WORK TO BE COMPLETED.
Your answer is the lines below, exactly, from the one that contains "три вопроса." through the one that contains "Вопрос первый. В процессе подготовки", both included.

━━━━━━━━━━━━━━━━━━━━━━━━━━━━━━

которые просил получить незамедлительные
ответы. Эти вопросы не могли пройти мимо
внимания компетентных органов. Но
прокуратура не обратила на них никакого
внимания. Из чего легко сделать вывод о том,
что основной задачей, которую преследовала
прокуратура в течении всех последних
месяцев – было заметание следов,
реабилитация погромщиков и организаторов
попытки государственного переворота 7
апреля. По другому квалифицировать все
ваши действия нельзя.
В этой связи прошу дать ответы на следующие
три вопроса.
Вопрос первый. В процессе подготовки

━━━━━━━━━━━━━━━━━━━━━━━━━━━━━━

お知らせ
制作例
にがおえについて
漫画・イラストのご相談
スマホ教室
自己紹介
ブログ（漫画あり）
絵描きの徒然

━━━━━━━━━━━━━━━━━━━━━━━━━━━━━━

FINAL ANSWER.
три вопроса.
Вопрос первый. В процессе подготовки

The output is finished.